Dużo bardzo dobrych rzeczy działo się przez cały odcinek i bezpośrednio prowadziło to do wydarzeń z cliffhangerów, którymi teraz się zajmę. Pierw Archie. Na koniec sezonu konsumuje swój związek z Veronnicą i świetlana przyszłość przed nimi. Wraca do ojca i ten na jego oczach zostaje postrzelony u Popsa. Bał się o syna i sam może teraz stracić życie. Do września będzie siedział w pudełku Schrodingera. I ja liczę, że pozostanie żywy. Zabijanie postaci jest łatwe, ale trudniejsze jest np. pokazanie ich kalectwa i to byłaby dobra opowieść dla Riverdale. Opowieść o dojrzewaniu Archiego i tragedia kształtująca go jako mężczyznę gdzie dawna fascynacja sportem i muzyką jest czymś dziecinnym.
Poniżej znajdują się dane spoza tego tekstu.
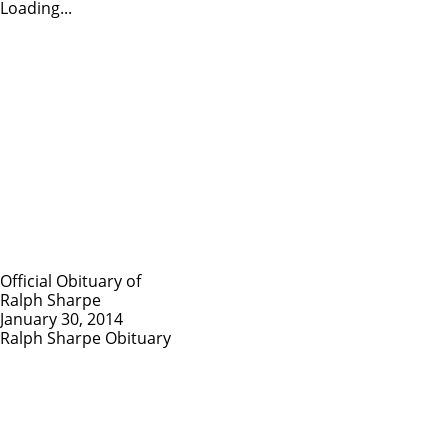
Loading...
Official Obituary of
Ralph Sharpe
January 30, 2014
Ralph Sharpe Obituary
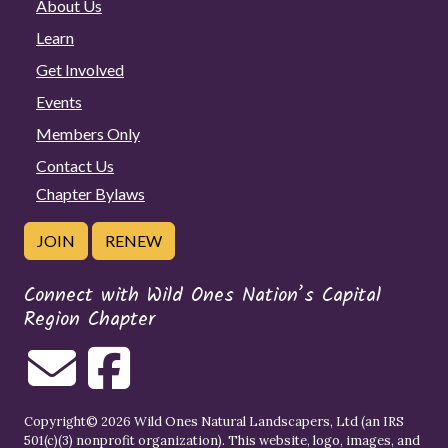
About Us
Learn
Get Involved
Events
Members Only
Contact Us
Chapter Bylaws
JOIN
RENEW
Connect with Wild Ones Nation’s Capital
Region Chapter
Copyright© 2026 Wild Ones Natural Landscapers, Ltd (an IRS
501(c)(3) nonprofit organization). This website, logo, images, and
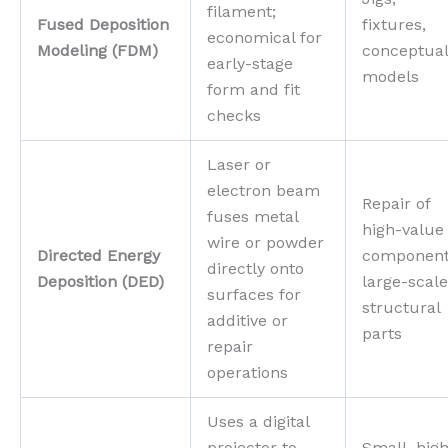
filament;
Fused Deposition
fixtures,
economical for
Modeling (FDM)
conceptua
early-stage
models
form and fit
checks
Laser or
electron beam
Repair of
fuses metal
high-value
wire or powder
Directed Energy
component
directly onto
Deposition (DED)
large-scale
surfaces for
structural
additive or
parts
repair
operations
Uses a digital
projector to
Small, hig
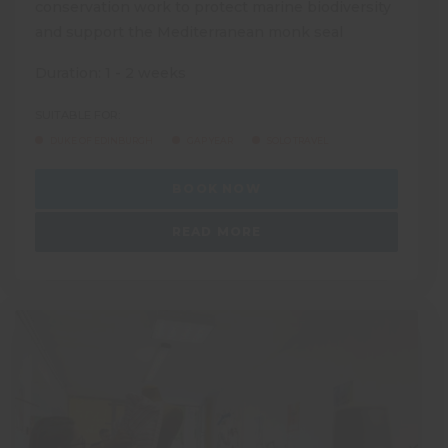
conservation work to protect marine biodiversity
and support the Mediterranean monk seal
Duration: 1 - 2 weeks
SUITABLE FOR:
DUKE OF EDINBURGH
GAP YEAR
SOLO TRAVEL
BOOK NOW
READ MORE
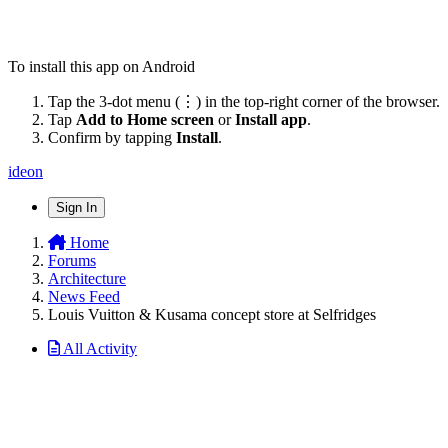
To install this app on Android
Tap the 3-dot menu (⋮) in the top-right corner of the browser.
Tap
Add to Home screen
or
Install app
.
Confirm by tapping
Install
.
ideon
Sign In
Home
Forums
Architecture
News Feed
Louis Vuitton & Kusama concept store at Selfridges
All Activity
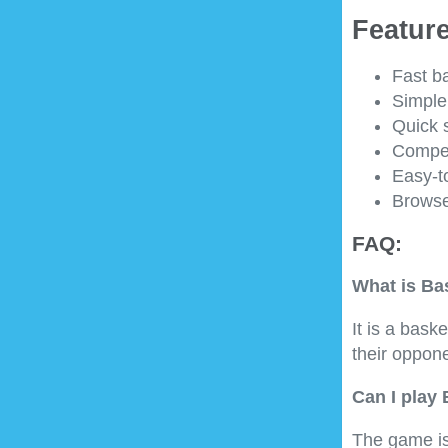
Feature
Fast b
Simple
Quick 
Compet
Easy-to
Browse
FAQ:
What is Ba
It is a bas
their oppon
Can I play
The game is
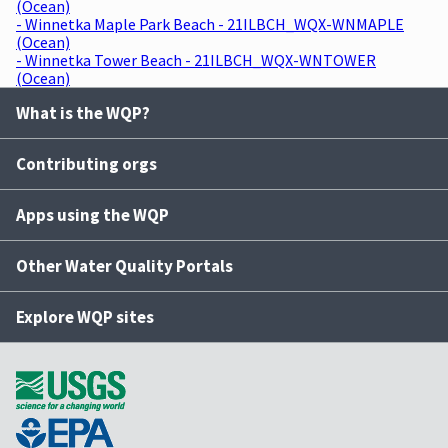
(Ocean)
- Winnetka Maple Park Beach - 21ILBCH_WQX-WNMAPLE
(Ocean)
- Winnetka Tower Beach - 21ILBCH_WQX-WNTOWER
(Ocean)
What is the WQP?
Contributing orgs
Apps using the WQP
Other Water Quality Portals
Explore WQP sites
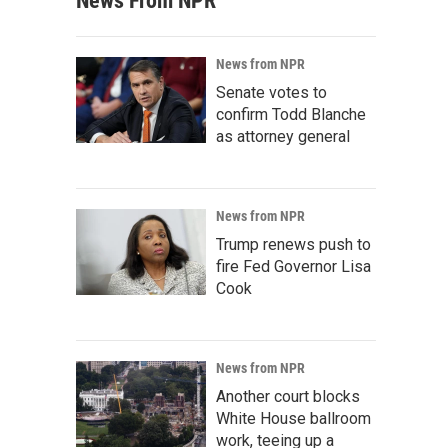
News From NPR
News from NPR
Senate votes to
confirm Todd Blanche
as attorney general
News from NPR
Trump renews push to
fire Fed Governor Lisa
Cook
News from NPR
Another court blocks
White House ballroom
work, teeing up a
To by się sprawdziło. Wielką tajemnicą jest też sprawca. Hiriam wydaje się najbardziej prawdopodobny.

Właśnie, Lodgowie. W jednym z wywiadów Roberto Aguirre-Sacasa powiedział, że chcę ich przedstawić jak Underwoodów z House of Cards. Wcześniej Hiriam był kreowany na antagonistę, ale w Hermione również czai się mrok. Może skutecznie go ukrywała przez ten czas, ale powrót męża znowu go przyciąga? W to wszystko jest wplątana Veronica, którą coraz bardziej przerażają rodzice.
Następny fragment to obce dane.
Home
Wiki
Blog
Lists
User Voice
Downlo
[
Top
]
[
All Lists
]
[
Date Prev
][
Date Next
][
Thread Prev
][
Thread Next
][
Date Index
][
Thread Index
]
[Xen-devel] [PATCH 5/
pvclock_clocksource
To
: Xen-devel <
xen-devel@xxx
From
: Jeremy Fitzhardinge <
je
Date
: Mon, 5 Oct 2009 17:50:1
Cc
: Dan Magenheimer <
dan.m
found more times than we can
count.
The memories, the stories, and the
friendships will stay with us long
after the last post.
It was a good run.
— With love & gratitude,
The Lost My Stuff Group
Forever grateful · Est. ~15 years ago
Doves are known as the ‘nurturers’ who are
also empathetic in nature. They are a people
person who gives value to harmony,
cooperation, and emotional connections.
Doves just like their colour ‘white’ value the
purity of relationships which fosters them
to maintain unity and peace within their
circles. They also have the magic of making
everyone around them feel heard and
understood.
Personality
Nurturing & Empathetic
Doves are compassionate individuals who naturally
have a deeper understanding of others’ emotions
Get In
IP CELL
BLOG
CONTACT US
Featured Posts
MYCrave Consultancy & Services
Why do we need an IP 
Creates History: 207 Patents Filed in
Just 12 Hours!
Z głównej trójki pozornie najmniej ekscytujący jest wątek Betty. Mając dość tajemnic konfrontuje się z matką i dowiaduje o zaginionym bracie. Telenowelowa historia, ale mająca potencjał w Riverdale. Ciekawie można by go powiązać z powrotem Hiriama, może jego współpracownik? Mi się jednak najbardziej podobała jej przemowa demaskująca miasteczko, ale też własną rodzinę z obłudy jakiej tam pełno.

Największą drogę w ostatnich odcinkach serialu przechodzi Judhead. Outsider szukający własnego miejsca, któremu ciężko zaakceptować dobro które go otacza, godzący się z stratą rodzica. Jego świat się zawalił - nowa szkoła i rodzina zastępcza. Wpasował się, tylko na jak długo. Jest też Betty. Wyznali sobie miłość, już miało dojść do zbliżenia i nagle pukanie do drzwi. Węża przyjmują go do rodziny, a on przyjmuje i zakłada ich kamizelkę. Znalazł substytut rodziny i teraz będzie się go trzymał. To może go popchać w mroczną stronę, a Betty powinna stać się jego kotwicą do światła. Lub razem z nim podąży w tą samą stronę, w końcu ona też ma w sobie mrocznego pasażera.

Tak jak Jughead również Cheryll przeszła przez sezon długą drogę. Pozornie archetypowa mean girl z liceum ma więcej warstw niż ogr. Posłuszna córka despotycznych rodziców łatwo rozklejająca się emocjonalnie i dążąca co celu za wszelką cenę. Pierw straciła brata, teraz ojca, jego mordercę. To ją załamało i postanawia ze sobą skończyć. Dramatyczna scena jej ratunku wypadła fantastycznie pod względem reżyserskim, pełna napięcia i dramaturgii. Ważniejsze niż decyzja o samobójstwie było spalenie Thornhill jako symboliczne odcięcie się od przeszłości. Pierw oczyszczenie w wodzie i lodzie, a potem w ogniu i wykucie nowej Cheryll decydującej o swojej przyszłości. Szykuje się konflikt na linii matka-córka i nie mogę się go doczekać.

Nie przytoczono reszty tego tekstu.